My mother is a self-proclaimed "soul shopper" from way back. We started going to St. Benedict's Monastery in Snowmass when I was 7 years old. Several years later, Keating became a St. Benedict's monk. He developed centering prayer, which is a lot like meditation and what this book is about. He says that meditation (or centering prayer) is a way of reducing the obstacles to the development of grace. I can sit for only five to ten minutes. It's very hard for me. Still, when I get in trouble, it shifts my perspective. As they say, we don't pray to change our circumstances; we pray to change ourselves.
'Like Family' by Paula McLain
Like Family
By Paula McLain

This is a memoir by a woman who grew up in foster care with her sisters. It captures how cruel people can be while congratulating themselves on their good works. One foster mother discusses with a supermarket cashier how McLain's mother left for the movies, never to return. The most remarkable thing about this book, especially since the crimes detailed in it are legion, is that no one is portrayed as evil; McLain's characters are too complex. She presents them in all their loneliness, determination, and intense sadness—in other words, humanity.
'Wild Swans' by Jung Chang
Wild Swans
By Jung Chang

This book recounts the story of three generations of women in one Chinese family during the massive political earthquakes of the 20th century.
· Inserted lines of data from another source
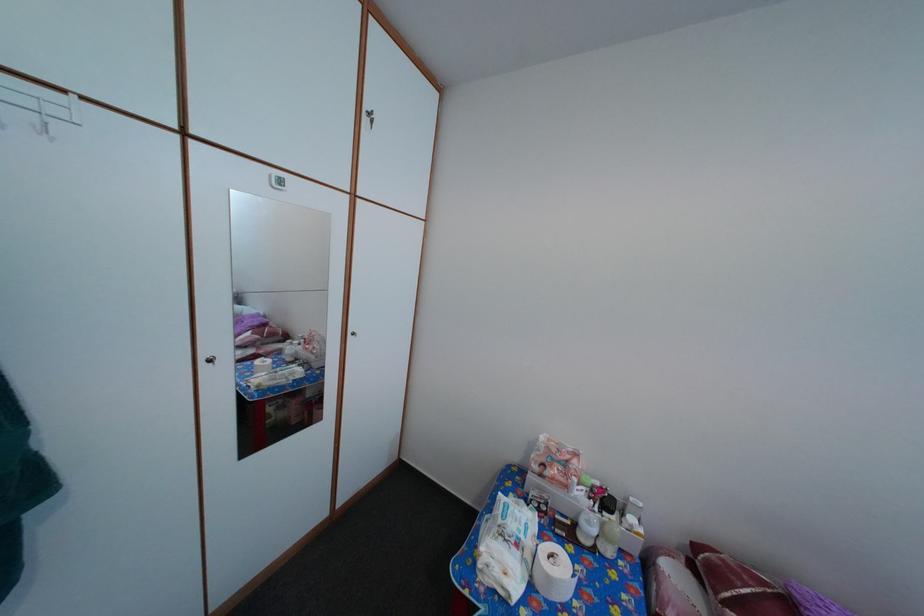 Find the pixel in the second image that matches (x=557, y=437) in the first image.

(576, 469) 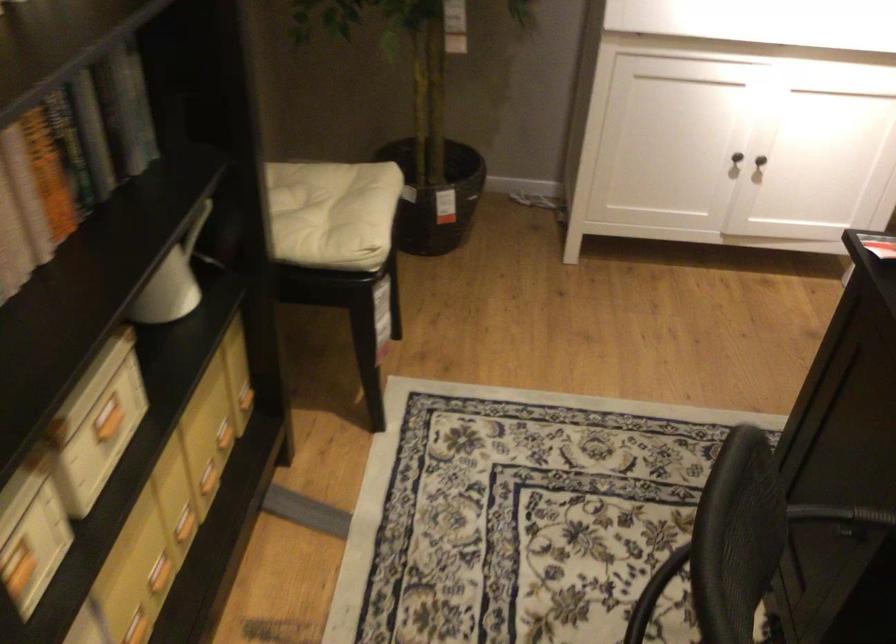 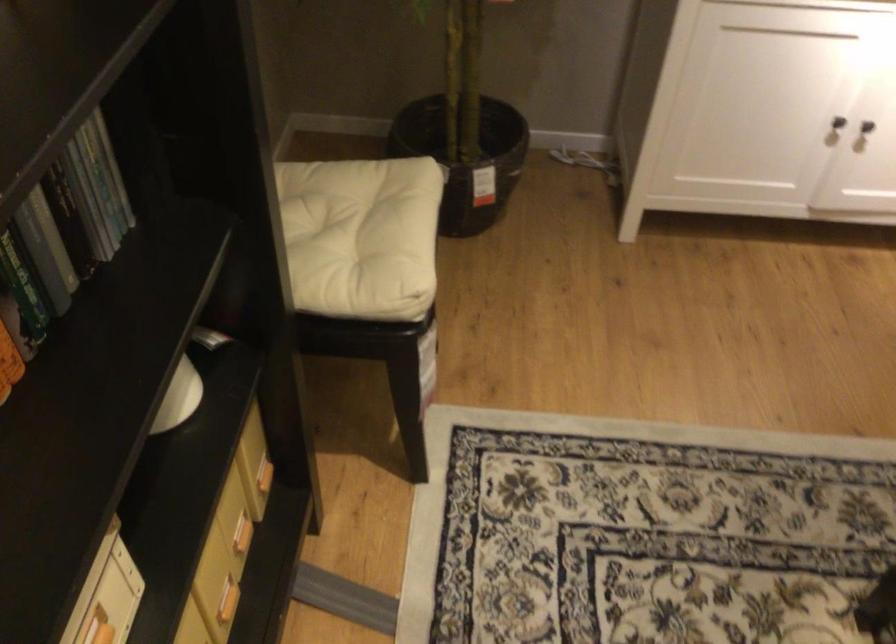 The point at (101, 149) is marked in the first image. Where is the corresponding point in the second image?

(53, 238) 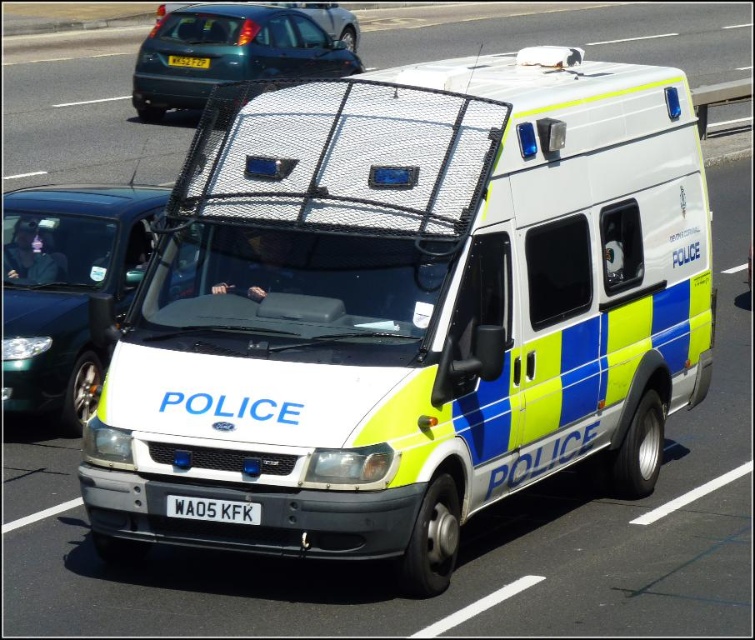 Can you confirm if metallic blue hatchback at upper left is bigger than yellow matte license plate at center?

Yes.

Who is higher up, metallic blue hatchback at upper left or yellow matte license plate at center?

metallic blue hatchback at upper left is above.

At what (x,y) coordinates should I click in order to perform the action: click on metallic blue hatchback at upper left. Please return your answer as a coordinate pair (x, y). Looking at the image, I should click on (233, 51).

Locate an element on the screen. The width and height of the screenshot is (755, 640). metallic blue hatchback at upper left is located at coordinates (x=233, y=51).

Can you confirm if metallic blue car at upper left is positioned below white plastic license plate at center?

Actually, metallic blue car at upper left is above white plastic license plate at center.

Which is in front, point (328, 8) or point (257, 513)?

Point (257, 513) is in front.

Between point (316, 22) and point (216, 512), which one is positioned in front?

Point (216, 512) is in front.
Chang's grandmother was given as a concubine to a warlord during the time of the Manchu Empire, her mother married a Maoist soldier, and Chang (after her family was denounced as an enemy of the people) was forced to work in the country as a doctor, without any training. Chang combines the tectonic shifts in China with her family's experiences, and the result is a beautiful and layered memoir.
'The Girls' Guide to Hunting and Fishing' by Melissa Bank
The Girls' Guide to Hunting and Fishing
By Melissa Bank

I so appreciate Bank's acute observations and distinctly female take in these interconnected stories. In the last one, a friend offers to go shopping with Jane, the narrator, to help her find an outfit to wear to a wedding. Standing in the dressing room, Jane, who's a size 10, finds the perfect dress but only in a 2 or 4. She fantasizes about the woman who bought her size 10. We've all been in that moment, but thanks to Bank's wit, we experience it with new insight.
'The Shadow of the Wind' by Carlos Ruiz Zafón
The Shadow of the Wind
By Carlos Ruiz Zafón

My husband [the actor William H. Macy] gave me this novel for my birthday. It was a perfect gift except that I stayed up until 1 a.m. reading it—and when you have kids, that's tantamount to playing Russian roulette. Zafón created a story within a story—a complicated plot that involves an enthralling book and its unknown author. It's a thriller that grabs you by the throat and won't let you go.
'Your Self-Confident Baby' by Magda Gerber and Allison Johnson
Your Self-Confident Baby
By Magda Gerber and Allison Johnson

I had great trepidation about motherhood, and so I've read a lot of child-rearing guides. This one was recommended to me by our friends Gary Ross [director of Seabiscuit] and Allison Thomas [coproducer of Pleasantville]. It presents the Resources for Infant Educarers approach to baby care. This book gave me a practical guide to giving my children enough room, getting out of the way of their development, and not imposing my own agenda on them. I really want to stress that motherhood is phenomenally difficult, and while this book has been an amazing resource for me, I don't believe there is only one way to parent a child.